Note that mapfile does not record all records to the index. By default, an index ing is stored for every 128 records. Of course, the record interval can be modified by using the setindexinterval () method of mapfile. Writer, or modifying the IO. Map. Index. interval attribute;

In addition, unlike sequencefile, mapfile's keyclass must implement the writablecomparable interface, that is, the key value can be compared.

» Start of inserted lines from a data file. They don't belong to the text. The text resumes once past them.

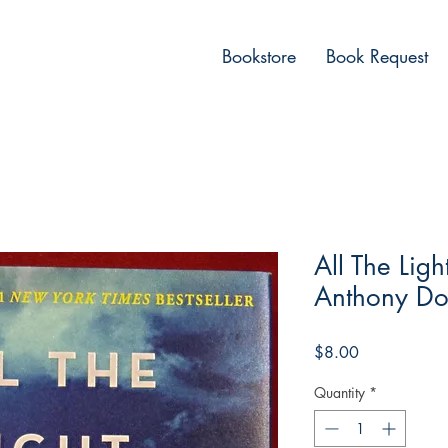
Bookstore
Book Request
All The Lig
Anthony Do
Price
$8.00
Quantity
*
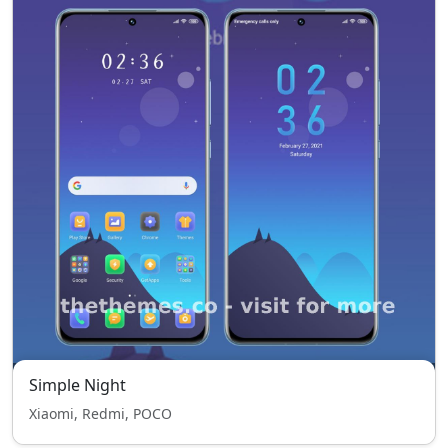
Simple Night
Xiaomi, Redmi, POCO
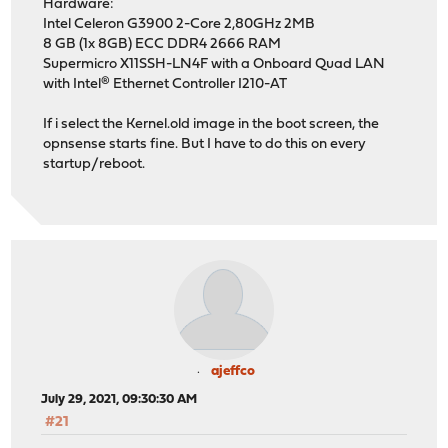
Hardware:
Intel Celeron G3900 2-Core 2,80GHz 2MB
8 GB (1x 8GB) ECC DDR4 2666 RAM
Supermicro X11SSH-LN4F with a Onboard Quad LAN
with Intel® Ethernet Controller I210-AT
If i select the Kernel.old image in the boot screen, the
opnsense starts fine. But I have to do this on every
startup/reboot.
ajeffco
July 29, 2021, 09:30:30 AM
#21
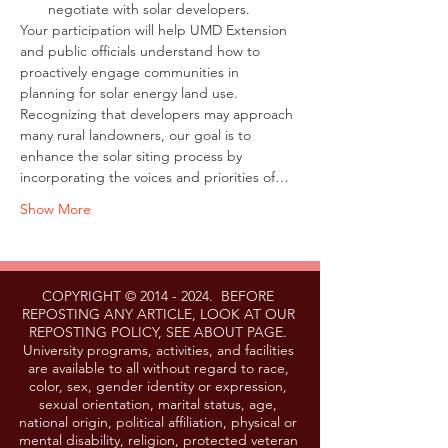
negotiate with solar developers.
Your participation will help UMD Extension 
and public officials understand how to 
proactively engage communities in 
planning for solar energy land use. 
Recognizing that developers may approach 
many rural landowners, our goal is to 
enhance the solar siting process by 
incorporating the voices and priorities of…
Show More
COPYRIGHT ©
2014 - 2024
. BEFORE
REPOSTING ANY ARTICLE, LOOK AT OUR
REPOSTING POLICY, SEE ABOUT PAGE.
University programs, activities, and facilities
are available to all without regard to race,
color, sex, gender identity or expression,
sexual orientation, marital status, age,
national origin, political affiliation, physical or
mental disability, religion, protected veteran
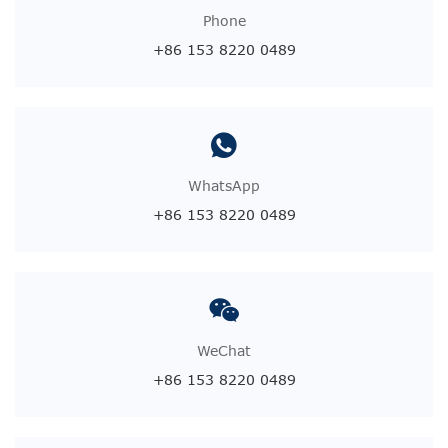
Phone
+86 153 8220 0489
WhatsApp
+86 153 8220 0489
WeChat
+86 153 8220 0489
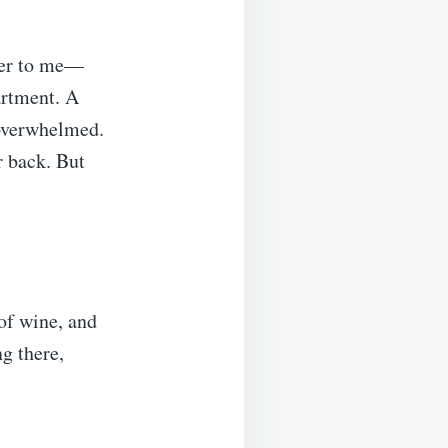
her to me—
artment. A
 overwhelmed.
r back. But
 of wine, and
g there,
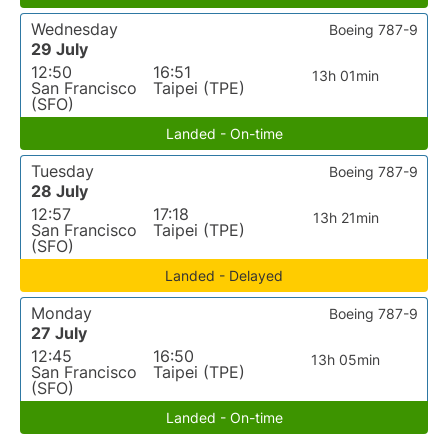
Wednesday
Boeing 787-9
29 July
12:50
16:51
13h 01min
San Francisco
Taipei (TPE)
(SFO)
Landed - On-time
Tuesday
Boeing 787-9
28 July
12:57
17:18
13h 21min
San Francisco
Taipei (TPE)
(SFO)
Landed - Delayed
Monday
Boeing 787-9
27 July
12:45
16:50
13h 05min
San Francisco
Taipei (TPE)
(SFO)
Landed - On-time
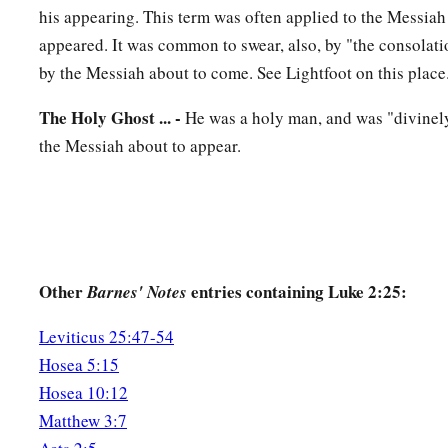
his appearing. This term was often applied to the Messiah
39
So when they had performed all things according to the law
appeared. It was common to swear, also, by "the consolation
returned to Galilee, to their
own
city, Nazareth.
by the Messiah about to come. See Lightfoot on this place
a
40
1
And the Child grew and became strong
in spirit, filled 
The Holy Ghost ... -
He was a holy man, and was "divinely
‡
of God was upon Him.
the Messiah about to appear.
The Boy Jesus Amazes the Scholars
a
b
41
His parents went to
Jerusalem
every year at the Feast of
42
And when He was twelve years old, they went up to Jerusa
Other
entries containing Luke 2:25:
Barnes' Notes
a
‡
custom of the feast.
Leviticus 25:47-54
a
43
When they had finished the
days, as they returned, the Bo
Hosea 5:15
1
‡
Jerusalem. And
Joseph and His mother did not know
it;
Hosea 10:12
44
but supposing Him to have been in the company, they went 
Matthew 3:7
sought Him among
their
relatives and acquaintances.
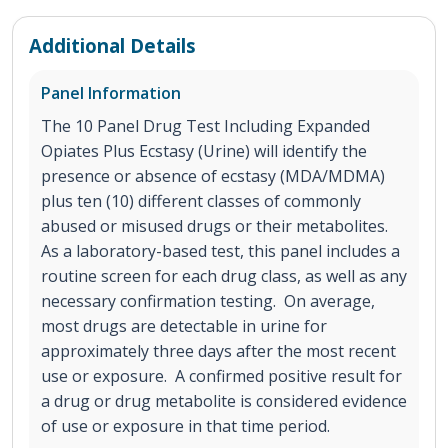
Additional Details
Panel Information
The 10 Panel Drug Test Including Expanded
Opiates Plus Ecstasy (Urine) will identify the
presence or absence of ecstasy (MDA/MDMA)
plus ten (10) different classes of commonly
abused or misused drugs or their metabolites.
As a laboratory-based test, this panel includes a
routine screen for each drug class, as well as any
necessary confirmation testing. On average,
most drugs are detectable in urine for
approximately three days after the most recent
use or exposure. A confirmed positive result for
a drug or drug metabolite is considered evidence
of use or exposure in that time period.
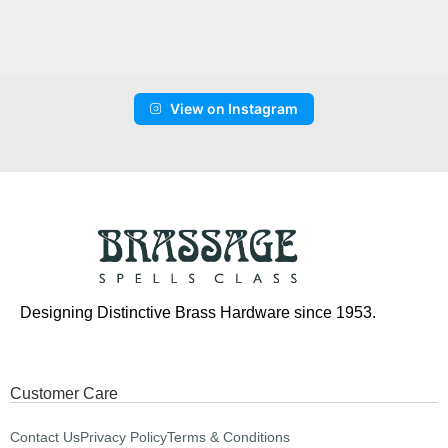
View on Instagram
Designing Distinctive Brass Hardware since 1953.
Customer Care
Contact Us
Privacy Policy
Terms & Conditions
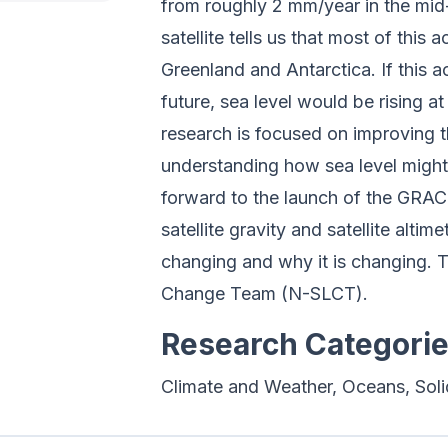
from roughly 2 mm/year in the mi
satellite tells us that most of this
Greenland and Antarctica. If this 
future, sea level would be rising a
research is focused on improving th
understanding how sea level might 
forward to the launch of the GRAC
satellite gravity and satellite alt
changing and why it is changing. 
Change Team (N-SLCT).
Research Categori
Climate and Weather, Oceans, Soli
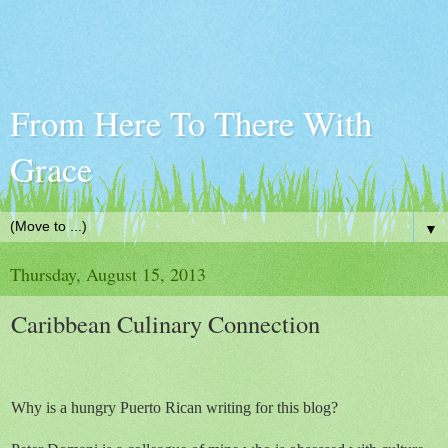
From Here To There With
Grace
▼
Thursday, August 15, 2013
Caribbean Culinary Connection
Why is a hungry Puerto Rican writing for this blog?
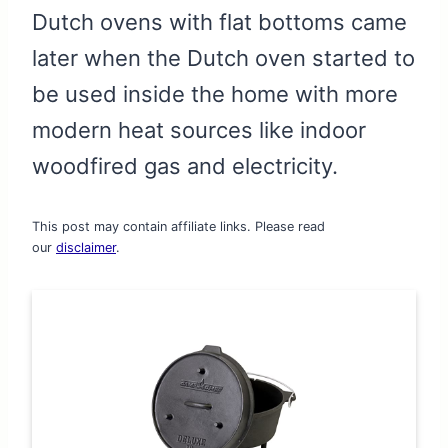
Dutch ovens with flat bottoms came
later when the Dutch oven started to
be used inside the home with more
modern heat sources like indoor
woodfired gas and electricity.
This post may contain affiliate links. Please read
our
disclaimer
.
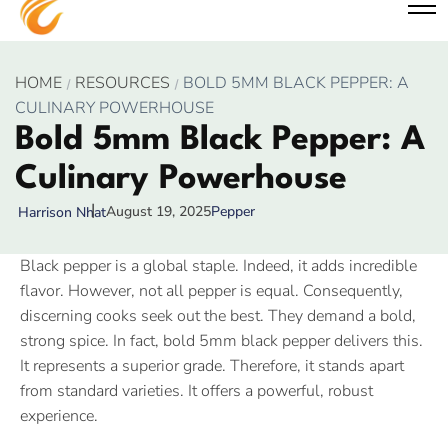
HOME
RESOURCES
BOLD 5MM BLACK PEPPER: A
CULINARY POWERHOUSE
Bold 5mm Black Pepper: A
Culinary Powerhouse
August 19, 2025
Pepper
Harrison Nhat
Black pepper is a global staple. Indeed, it adds incredible
flavor. However, not all pepper is equal. Consequently,
discerning cooks seek out the best. They demand a bold,
strong spice. In fact, bold 5mm black pepper delivers this.
It represents a superior grade. Therefore, it stands apart
from standard varieties. It offers a powerful, robust
experience.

Example: mapfile read/write operations

Configuration conf = new configuration (); filesystem FS = filesystem. get (CONF); Path mapfile = New Path ("mapfile. map "); // reader internal class is used to read mapfile files. reader reader = new mapfile. reader (FS, mapfile. tostring (), conf); // writer internal class is used for file write operations, assuming that both the key and value are of the text type mapfile. writer writer = new mapfile. writer (Conf, FS, mapfile. tostring (), text. class, text. class); // write the record writer to the document through writer. append (new text ("key"), new text ("value"); ioutils. closestream (writer); // close the write stream // read the record text key = new text (); text value = new text (); While (reader. next (Key, value) {system. out. println (key); system. out. println (key);} ioutils. closestream (Reader); // close the read stream

Note: Although mapfile or sequencefile can solve the storage problem of small and medium-sized files in HDFS, it also has some limitations, such:
1. The file does not support the rewrite operation. You cannot append storage records to an existing sequencefile (mapfile ).
2. When the write stream is not closed, there is no way to construct the read stream. That is, when the file write operation is executed, the file cannot be read.

Contact Us

The content source of this page is from Internet, which doesn't represent Alibaba Cloud's opinion; products and services mentioned on that page don't have any relationship with Alibaba Cloud. If the content of the page makes you feel confusing, please write us an email, we will handle the problem within 5 days after receiving your email.

If you find any instances of plagiarism from the community, please send an email to: info-contact@alibabacloud.com and provide relevant evidence. A staff member will contact you within 5 working days.

A Free Trial That Lets You Build Big!

Start building with 50+ products and up to 12 months usage for Elastic Compute Service

  • Sales Support

    1 on 1 presale consultation

  • After-Sales Support

    24/7 Technical Support 6 Free Tickets per Quarter Faster Response

  • Alibaba Cloud offers highly flexible support services tailored to meet your exact needs.